What is being asked: The data below should be transcribed in full, with no picture included.
-------------------------
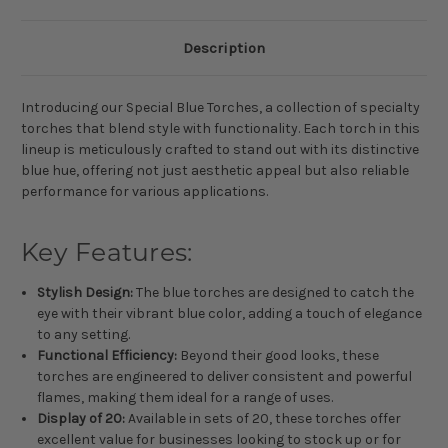
Description
Introducing our Special Blue Torches, a collection of specialty
torches that blend style with functionality. Each torch in this
lineup is meticulously crafted to stand out with its distinctive
blue hue, offering not just aesthetic appeal but also reliable
performance for various applications.
Key Features:
Stylish Design:
The blue torches are designed to catch the
eye with their vibrant blue color, adding a touch of elegance
to any setting.
Functional Efficiency:
Beyond their good looks, these
torches are engineered to deliver consistent and powerful
flames, making them ideal for a range of uses.
Display of 20:
Available in sets of 20, these torches offer
excellent value for businesses looking to stock up or for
-------------------------
Exercise response:
Description
Introducing our Special Blue Torches, a collection of specialty
torches that blend style with functionality. Each torch in this
lineup is meticulously crafted to stand out with its distinctive
blue hue, offering not just aesthetic appeal but also reliable
performance for various applications.
Key Features:
Stylish Design:
The blue torches are designed to catch the
eye with their vibrant blue color, adding a touch of elegance
to any setting.
Functional Efficiency:
Beyond their good looks, these
torches are engineered to deliver consistent and powerful
flames, making them ideal for a range of uses.
Display of 20:
Available in sets of 20, these torches offer
excellent value for businesses looking to stock up or for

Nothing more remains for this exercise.